I subscribe to Father Richard Rohr’s newsletters every day even though I am generally not a fan of his theology. On occasion, though, there is a gem in there, making it worth the subscription (even though my cousin had to send me this one). This one was on spiritual growth:
There is remarkable overlap and agreement among the various schemata of development, and we find psychology and spirituality beautifully coming together here. What they are all trying to say is that growth is going somewhere, and the trajectory is toward union: union with God, with the self (of mind, heart, and body), with others, and with the cosmos. All seem to agree that the lower (or beginning) levels are dualistic, while the higher (or perhaps I should say “deeper”) levels are non-dual and unitive. The early stages are egocentric; the later ones are cosmocentric.
On a good day, the most you can stretch yourself to understand is toward people one step beyond yourself. It shows how narcissistic we all are, I am afraid. People at the higher levels look ridiculous, wrong, heretical, or even dangerous to people at lower levels. Now you can see why the Jewish prophets, Jesus, and Martin Luther King, Jr. were killed.
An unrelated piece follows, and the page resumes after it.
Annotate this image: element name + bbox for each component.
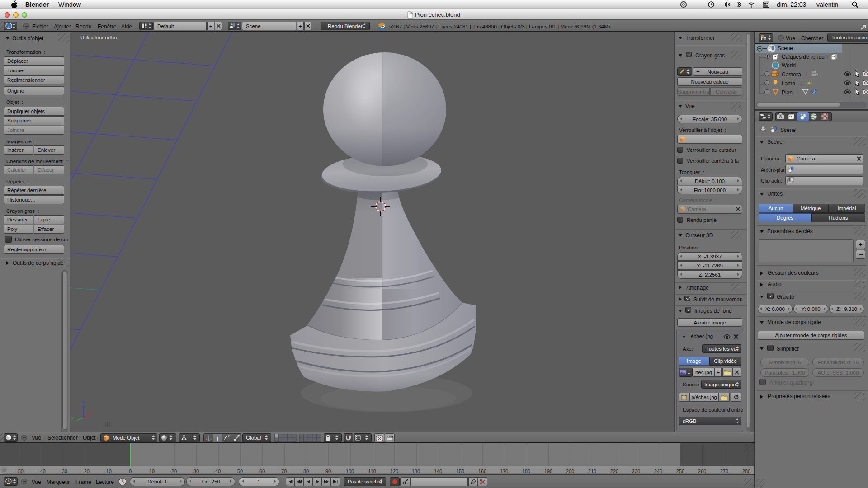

On the other hand, people at the higher, non-dual levels have the breadth and the depth to understand, to accept, and to forgive people at the earlier or “lower” levels. Their honesty allows them to see that they were once there themselves.
The way you move from stage to stage is basically by some form of wounding, failure, or darkness. John of the Cross called these experiences “nights.” The old system that worked for a while has to stop working for you, and it will. All seem to agree that you have to go through a period of unknowing (sounds like faith to me) to know at a higher and more mature level. You have to go through a period of confusion and shadowboxing, dealing with your own conflicts and contradictions. And to be honest, we have little good teaching on how to walk in darkness, which is the very essence of Biblical faith.
If you do not have someone to guide you, to teach you, to hold onto you during the times of not knowing, not feeling, not understanding, you will normally stay at your present level of growth. This is the work of a good spiritual director or teacher, or even an effective homily. Now you perhaps see why Jesus praised faith even more than love. Love is the goal, but faith is the laborious journey toward it.